To understand a Pakistani military dictator’s main-bhi-democrat delusion let me refer you to his address at the India Today Conclave in 2004.
Asking a question as a member of the invited audience, I reminded him that in that year a very large number of democratic nations were having their elections. So when was he going to hold one in Pakistan?
He got furious. How can you say you are a democracy and we aren’t? It’s an interference in Pakistan’s internal affairs and so on. You can find the exchange in video and print on India Today’s website.
In the week after he took over in 1999, I wrote in The Indian Express that he should be aware that there is only one of three ways a dictator in Pakistan goes: Assassinated by his successor, jailed, or exiled after he started and lost a war with India. So Musharraf could no longer retire to play golf and fade away like good generals. He didn’t like it.

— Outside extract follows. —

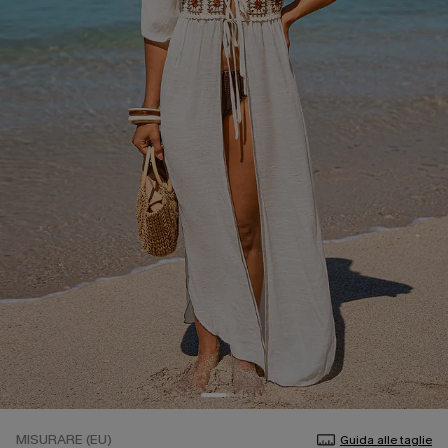
MISURARE (EU)
Guida alle taglie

On one of his regular visits to Davos, at an interaction with a small group of editors, he sought me out, sort of wagged his finger at me as we were saying our goodbyes. You Mr so-and-so, he said, you used to be well informed about Pakistani politics. We used to read you in our academies in India Today, he said looking at my former editor, as if seeking endorsement. “But now,” he said, “you know nothing.”
“Why so, General sahib,” I asked.
“Because you keep writing there is only one of three ways a dictator goes in Pakistan: Assassination, jail or exile,” he said.
“But sir, look at Pakistan’s history,” I argued.
“Forget history. You make a basic error in thinking of me as a dictator. Ask your friends in Pakistani media, I know all of them. Ask them if they’ve ever had so much freedom,” he concluded that brief exchange.
If he could still review his own life now, he’d admit the boxes he’s checked. Started and lost a war to India, was exiled and dodged the noose only because his khaki ‘boys’ wouldn’t see a former chief hanged.
Musharraf wasn’t 1 per cent of the Islamist Zia was. But in his own way, he’s done enormous damage to Pakistan’s future. Historians will debate for decades which dictator harmed Pakistan most. Zia will have competition.